Best Ways to Tell if Chronic Eye Pain is From Dry Eye?
May 30, 2019
Patients with chronic eye pain can have initial symptoms ranging from irritation and burning extending to severe pain. When a patient presents with severe eye pain “without stain,” meaning there is little to no abnormal findings nor abnormal staining is seen with Fluorescein on the slit lamp microscope, it can be a challenge to determine the underlying cause and the best treatment.
Reliable diagnostic tests to assess symptoms and clinical signs for these patients is still controversial. In most clinical practices, the diagnosis of corneal neuropathy and/or dry eye disease is made on the basis of patients’ symptoms.
The cornea is highly innervated by sensory nerves including polymodal nociceptors, mechanonociceptors, and thermoreceptors. Normally, activation of thermoreceptors gives one a sensation of cooling, whereas activation of mechanoreceptors or polymodal receptors can result in ocular surface discomfort and pain.

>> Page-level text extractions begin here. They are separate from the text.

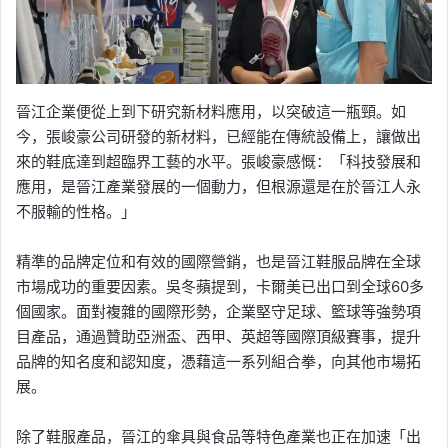
晉江企業便從上到下研究新材料應用，以突破這一瓶頸。如
今，張峻豪公司研發的新材料，已經能在傳統設備上，讓做出
來的鞋底達到超臨界工藝的水平。張峻豪感慨：「科技發展和
應用，是晉江產業發展的一個動力，但根源還是在於晉江人永
不服輸的性格。」
精準的品牌定位和有效的國際營銷，也是晉江鞋服品牌在全球
市場成功的重要因素。吳冬蘋提到，卡爾美已出口到全球60多
個國家。面對複雜的國際形勢，企業堅守足球、籃球等強勢項
目產品，通過贊助亞洲盃、西甲、英超等國際頂級賽事，提升
品牌的知名度和認知度，憑藉這一系列組合拳，向其他市場拓
展。
除了鞋服產品，晉江的傘具與食品等特色產業也正在加速「出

When environmental stimuli activate sensory afferent nerves (meaning going toward the central brain/nerve complex), a series of coordinated reflexes, including reflex tearing (which can be counterintuitive–“why am I tearing if my eyes are dry?”–trigger to protect the eye from potential damage.

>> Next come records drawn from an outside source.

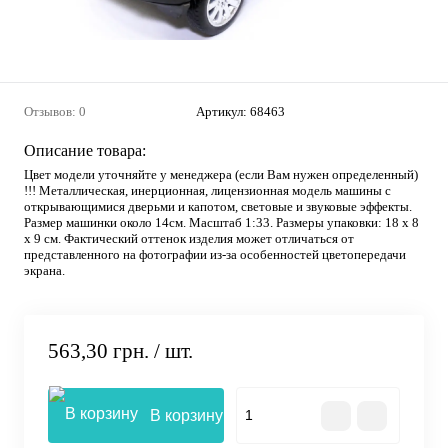
Отзывов: 0
Артикул:
68463
Описание товара:
Цвет модели уточняйте у менеджера (если Вам нужен определенный)
!!! Металлическая, инерционная, лицензионная модель машины с
открывающимися дверьми и капотом, световые и звуковые эффекты.
Размер машинки около 14см. Масштаб 1:33. Размеры упаковки: 18 х 8
х 9 см. Фактический оттенок изделия может отличаться от
представленного на фотографии из-за особенностей цветопередачи
экрана.
563,30 грн.
/ шт.
В корзину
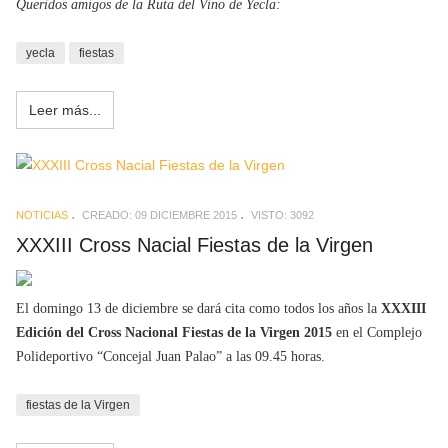
Queridos amigos de la Ruta del Vino de Yecla:
yecla
fiestas
Leer más...
NOTICIAS
CREADO: 09 DICIEMBRE 2015
VISTO: 3092
XXXIII Cross Nacial Fiestas de la Virgen
El domingo 13 de diciembre se dará cita como todos los años la
XXXIII
Edición del Cross Nacional Fiestas de la Virgen 2015
en el Complejo
Polideportivo “Concejal Juan Palao” a las 09.45 horas.
fiestas de la Virgen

One of the sensory receptors, nociceptors generally are quiet electrically and transmit all-or-none action potentials only when stimulated. These receptors are can be activated by heat or cold, intense pressure or squeezing, and irritating chemicals. The known chemical nociceptor activators are capsaicin, bradykinin, histamine, and prostaglandins.
The below paper points to a new way to potentially determine if the underlying cause to chronic eye pain is Dry Eye Disease: PGE2 and PGD2 levels.

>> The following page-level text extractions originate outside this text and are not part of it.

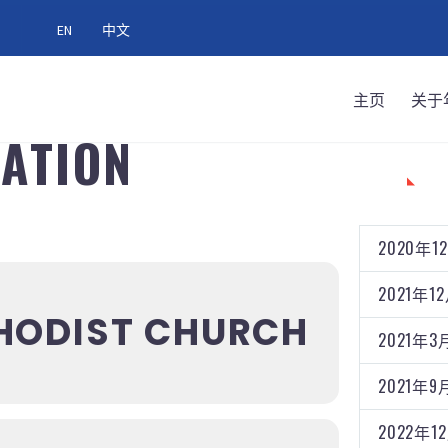
EN
中文
主页
关于
CATION
分类
2020年1
2021年1
HODIST CHURCH
2021年3
2021年9
2022年1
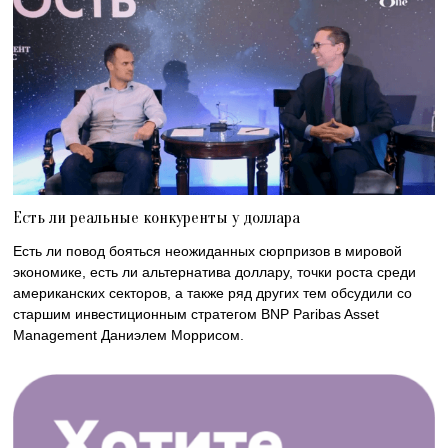
Есть ли реальные конкуренты у доллара
Есть ли повод бояться неожиданных сюрпризов в мировой
экономике, есть ли альтернатива доллару, точки роста среди
американских секторов, а также ряд других тем обсудили со
старшим инвестиционным стратегом BNP Paribas Asset
Management Даниэлем Моррисом.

It will take years to be able to test a patient in my office for this, but there are many new technologies coming in the pipeline that hope to help surgeons & eye doctors figure out the cause of chronic pain in our patients.
To investigate the expression level of prostaglandins (PGs) and their de novo synthesis in dry eye (DE) disease.
Cross-sectional case-control study and in vivo mouse experimental study.
Forty-six eyes from 23 DE patients and 33 eyes from 17 age- and sex-matched controls were studied. Also, DE-induced murine eyes were compared with control eyes.
Patients completed a symptom questionnaire using a 100-mm visual analog scale (VAS). Nano-liquid chromatography tandem mass spectrometry was used for the quantification of PGE2 and PGD2. A DE disease environmental chamber was used to induce DE in mice. One week after induction, enzyme expressions of cyclooxygenase-1, cyclooxygenase-2 (COX-2), PG E synthase (PGES), and PG D synthase (PGDS) in the lacrimal glands, meibomian glands, and corneas were examined using immunohistochemistry and quantitative real-time polymerase chain reaction (qRT-PCR).
Main Outcome Measures
The mean PGE2 and PGD2 levels in the tears of DE patients were measured and compared with symptom severity scores. Immunohistochemistry staining patterns and qRT-PCR data of DE mice were quantified.
The mean PGE2 level in the tears of DE patients (2.72±3.42 ng/ml) was significantly higher than that in the control group (0.88±0.83 ng/ml; P = 0.003). However, the mean PGD2 level in the tears of DE patients (0.11±0.22 ng/ml) was significantly lower (0.91±3.28 ng/ml; P = 0.028). The mean PGE2-to-PGD2 ratio correlated strongly with VAS scoring (P = 0.008). In DE mice, COX-2 mRNA was significantly higher in ocular surface tissue and lacrimal glands. Furthermore, PGES mRNA was significantly higher in ocular surface tissue, whereas PGDS mRNA was decreased. Immunohistochemistry staining showed elevated COX-2 expression in the lacrimal glands, meibomian glands, corneas, and conjunctivas. Furthermore, PGES expression was found in periductal infiltrated cells of the lacrimal glands and conjunctival epithelium. Also, PGDS expression was decreased in meibomian glands and increased focally in the conjunctival epithelium.
A reciprocal change in PGE2 and PGD2 levels was found in the tears of DE patients, which correlated with patients’ symptom scores. These clinical results were supported by increased COX-2 and PGES expression levels found in tear-producing tissues of DE mice.